Reputation: 4159
Have a folder of parquet files that I am reading into a pyspark session. How can I inspect / parse the individual schema field types and other info (eg. for the purpose of comparing schemas between dataframes to see exact type differences)?
I can see the parquet schema and specific field names with something like...
from pyspark.sql import SparkSession
from pyspark.sql.functions import *
sparkSession = SparkSession.builder.appName("data_debugging").getOrCreate()
df = sparkSession.read.option("header", "true").parquet("hdfs://hw.co.local:8020/path/to/parquets")
df.schema # or df.printSchema()
df.fieldNames()
So I can see the schema
StructType(List(StructField(SOME_FIELD_001,StringType,true),StructField(SOME_FIELD_002,StringType,true),StructField(SOME_FIELD_003,StringType,true)))

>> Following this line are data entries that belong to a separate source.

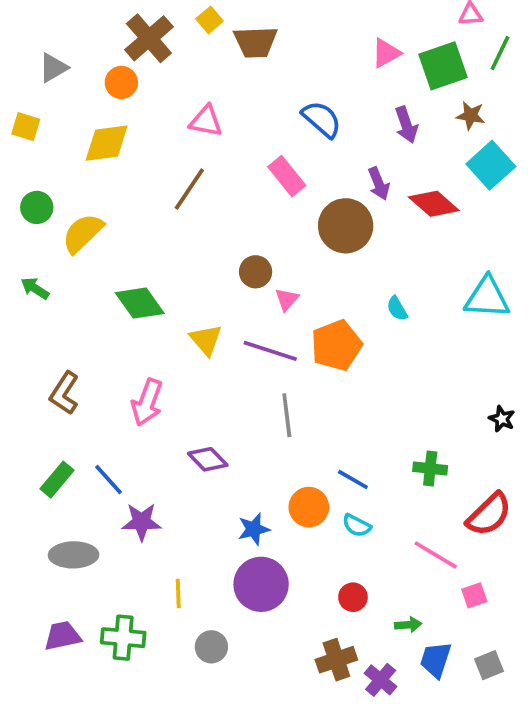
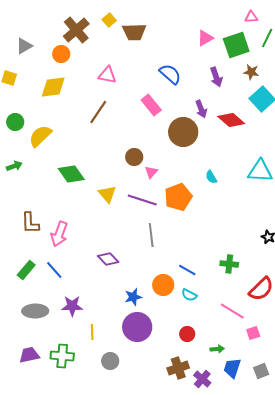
green arrow: (35, 288) -> (14, 166), turned 126
brown L-shape: (64, 393) -> (30, 223), turned -35
pink arrow: (147, 402) -> (59, 234), moved
purple star: (142, 522) -> (72, 306), moved

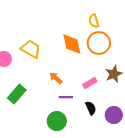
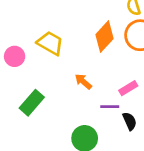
orange diamond: (72, 44) -> (104, 37), turned 55
purple line: (66, 97) -> (110, 107), moved

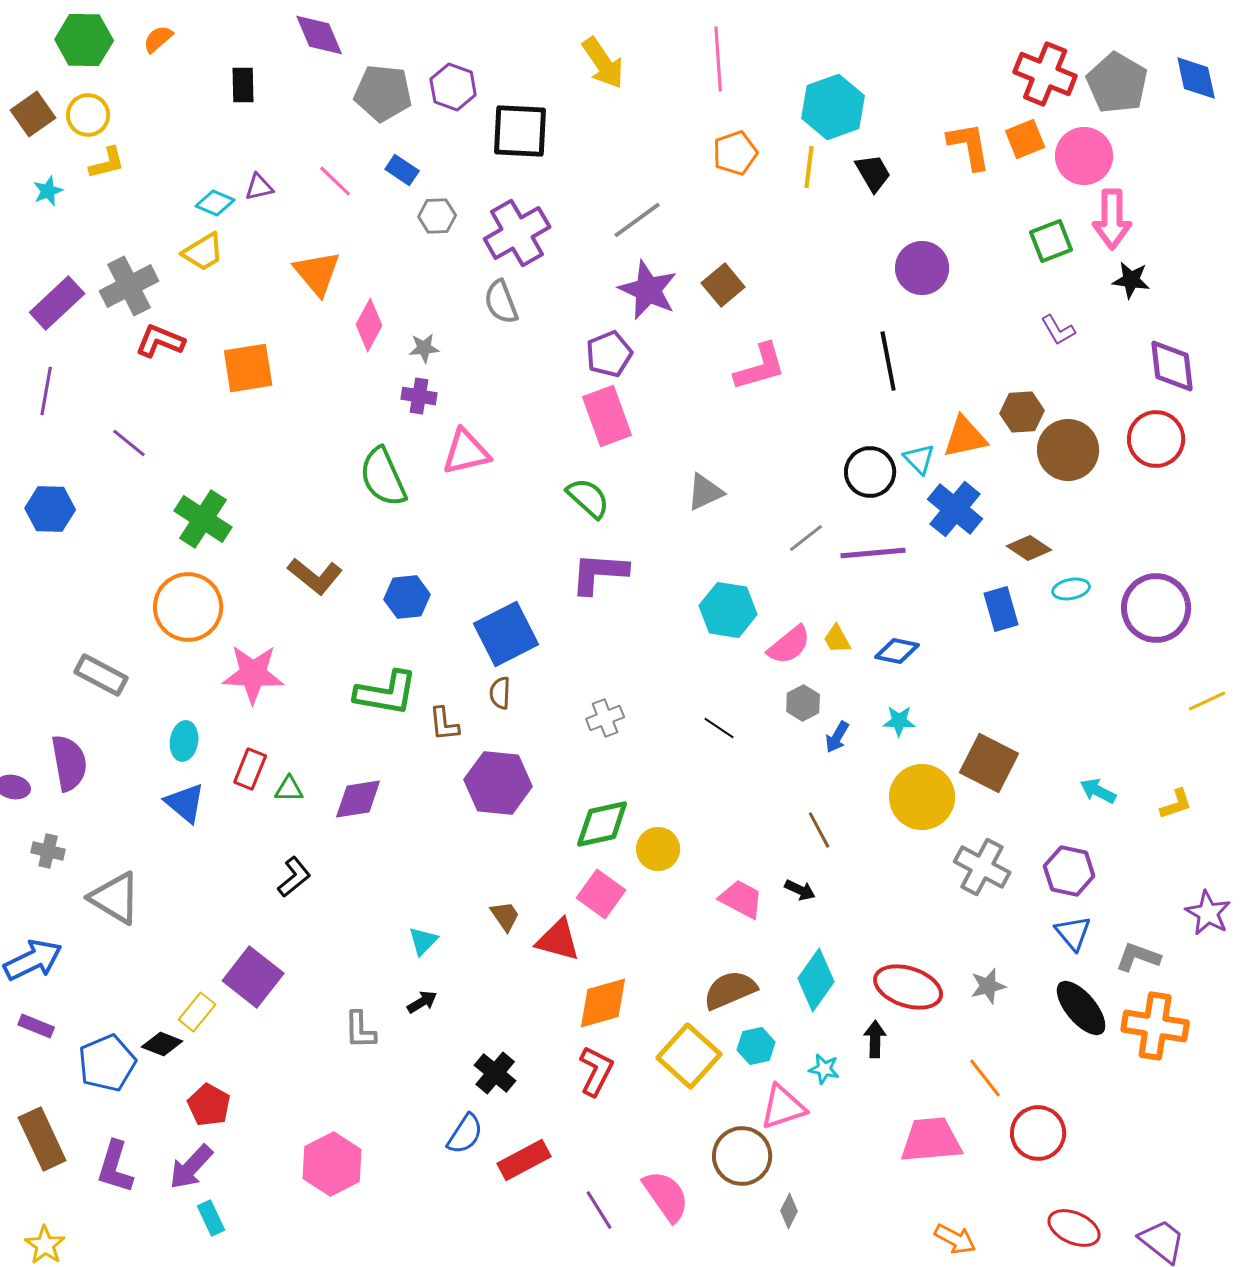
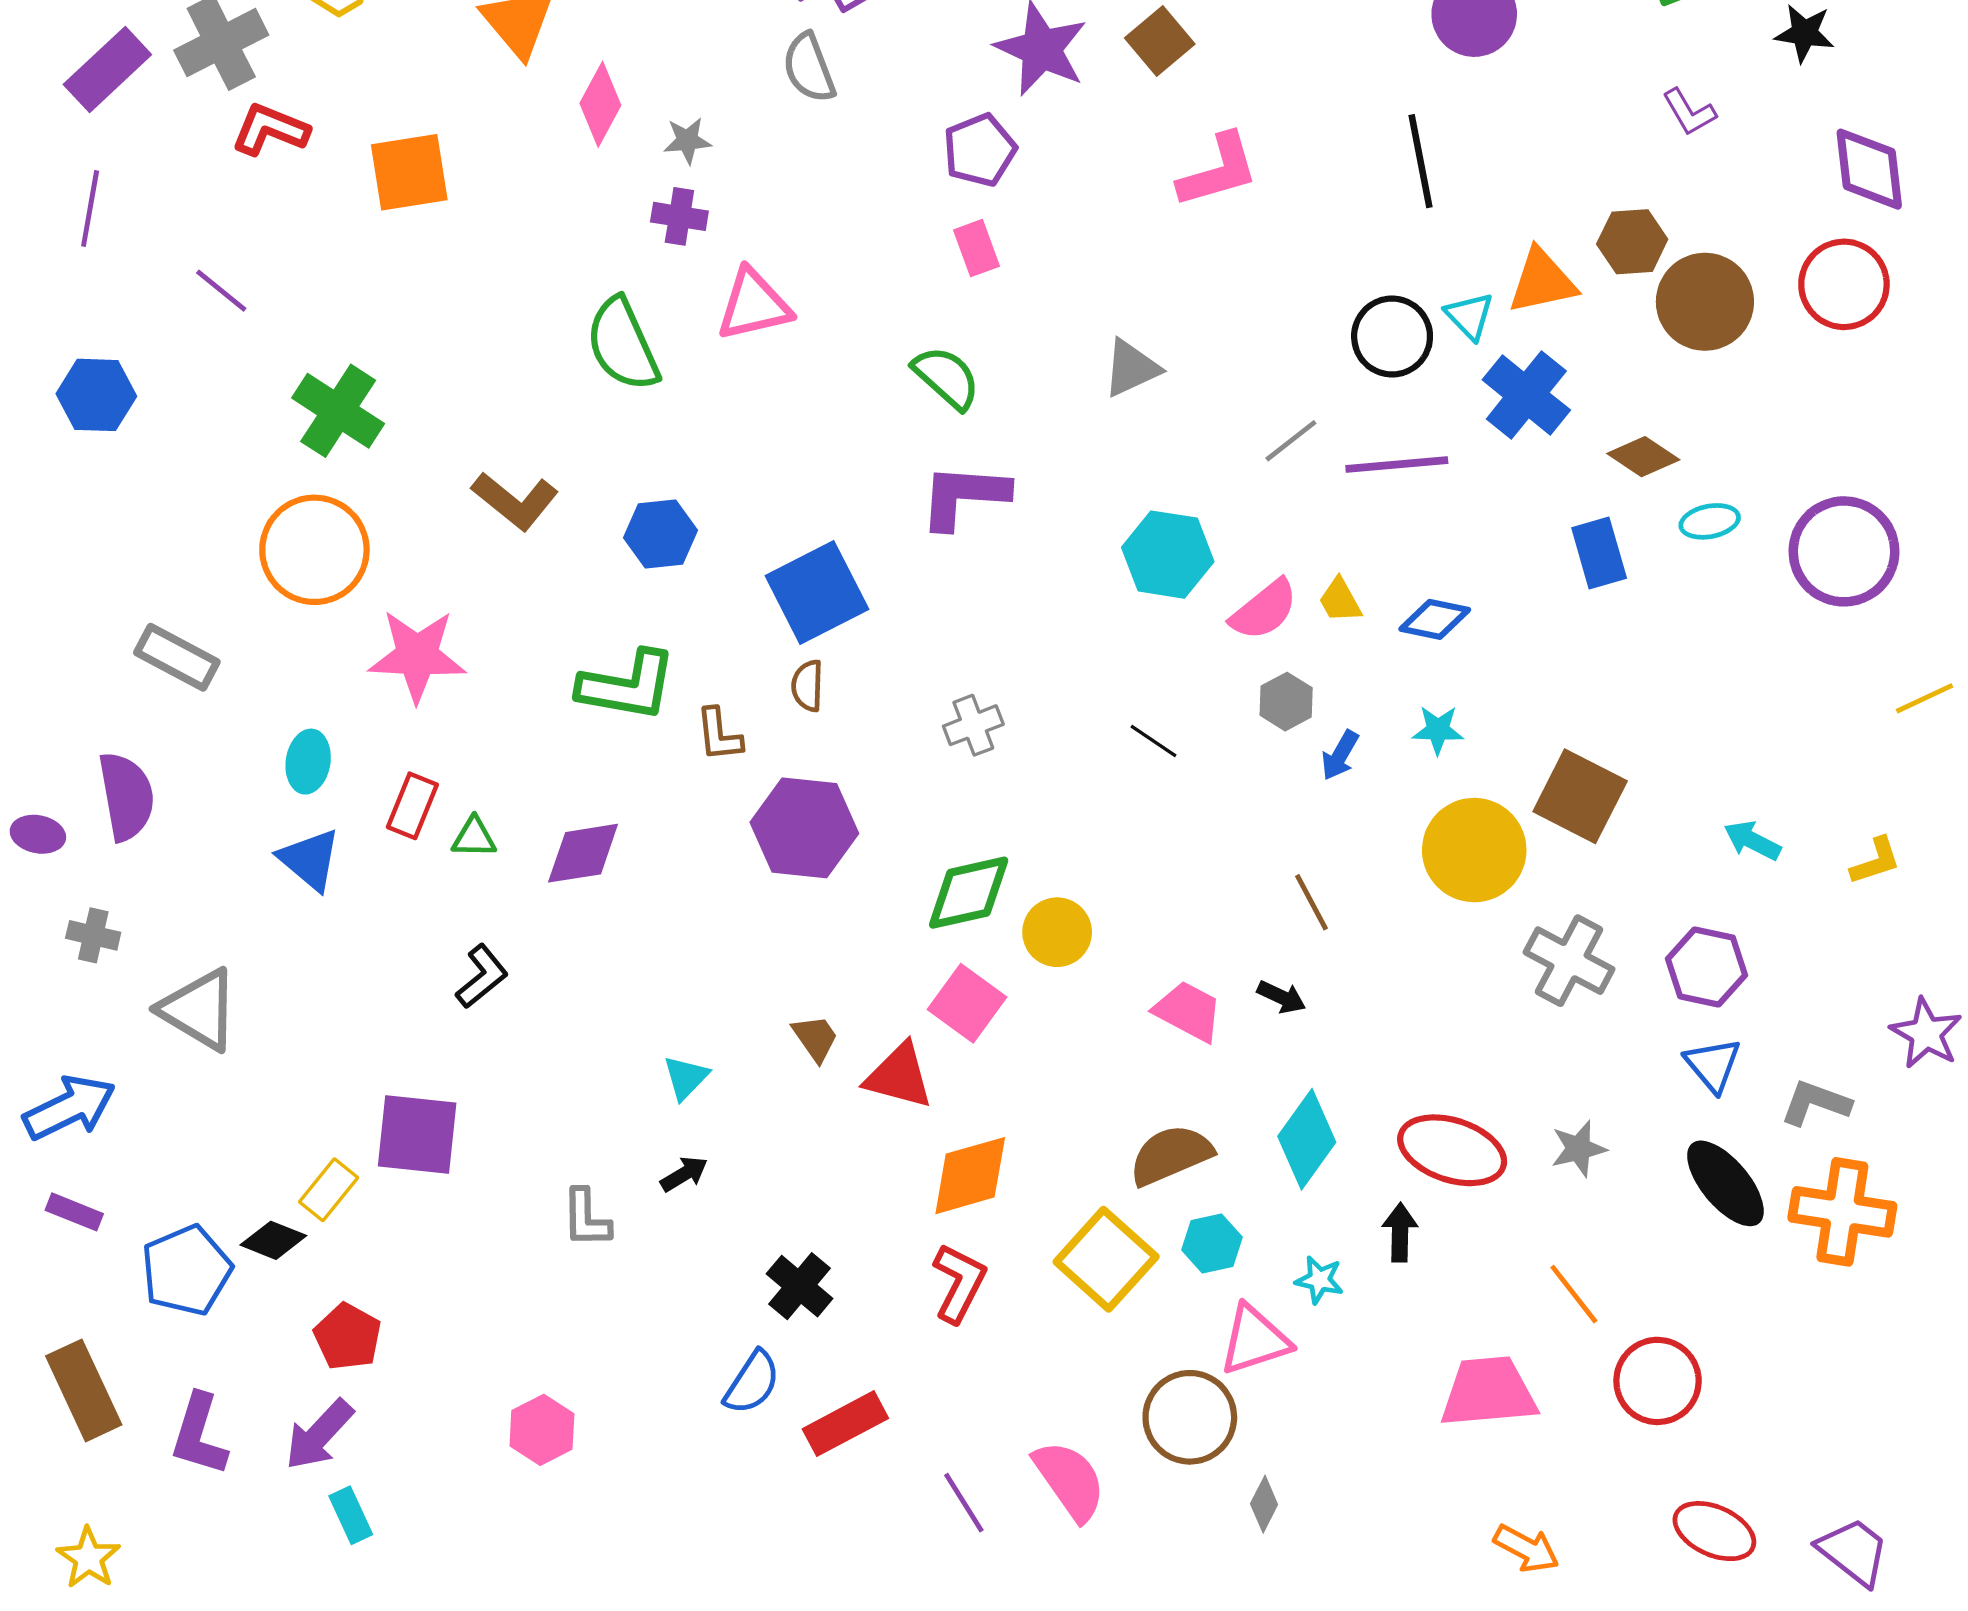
pink rectangle: (607, 416) -> (976, 248), size x0.6
purple square: (253, 977) -> (417, 1134), turned -32
pink hexagon: (332, 1164) -> (542, 1430), size x0.7

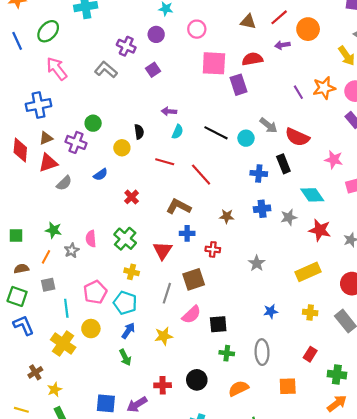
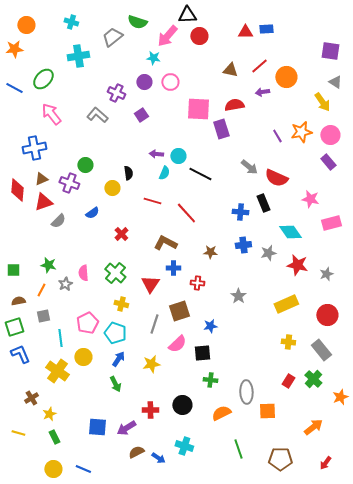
pink circle: (197, 29) -> (170, 82), moved
blue line: (17, 41) -> (14, 88), turned -36
cyan circle: (246, 138) -> (178, 156), moved
green square: (17, 296) -> (14, 327), turned -36
blue star: (271, 311) -> (210, 326), moved
gray ellipse: (262, 352) -> (246, 392), moved
green cross: (337, 375) -> (313, 379), moved, turned 36

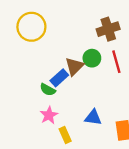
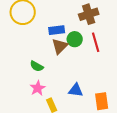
blue rectangle: (59, 78) -> (57, 30), moved, turned 35

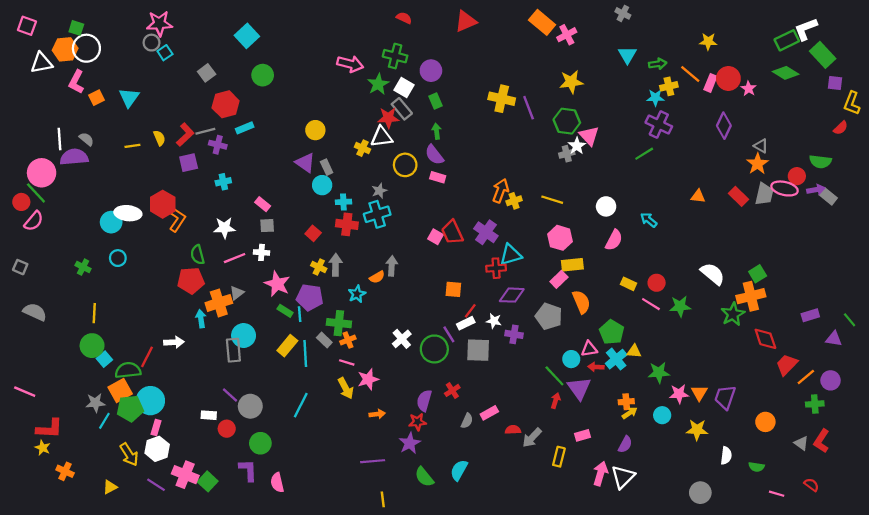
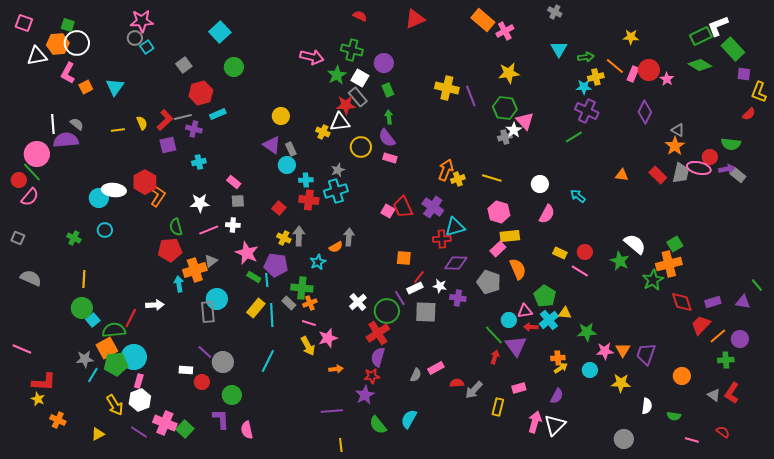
green star: (680, 306) -> (620, 261), moved, turned 30
purple rectangle: (810, 315) -> (713, 302), moved
red cross: (452, 390) -> (378, 333), moved, size x1.6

but not sure how to get the values for specific fields, eg. something like...
df.schema.getType("SOME_FIELD_001")
or
df.schema.getData("SOME_FIELD_001") #type: dict
Does anyone know how to do something like this?
Upvotes: 2
Views: 2212
Reputation: 663
You can use the df.dtypes
method to get the field name along with it's datatype and the same can be converted to a dict
object as shown below,
myschema = dict(df.dtypes)
Now, you can obtain the datatypes as shown below,
myschema.get('some_field_002')
Output:
'string'
Alternatively, if you want the datatypes as a pyspark.sql.types
object, you can use the df.schema
method and create a custom schema dictionary as shown below,
myschema = dict(map(lambda x: (x.name, x.dataType), df.schema.fields))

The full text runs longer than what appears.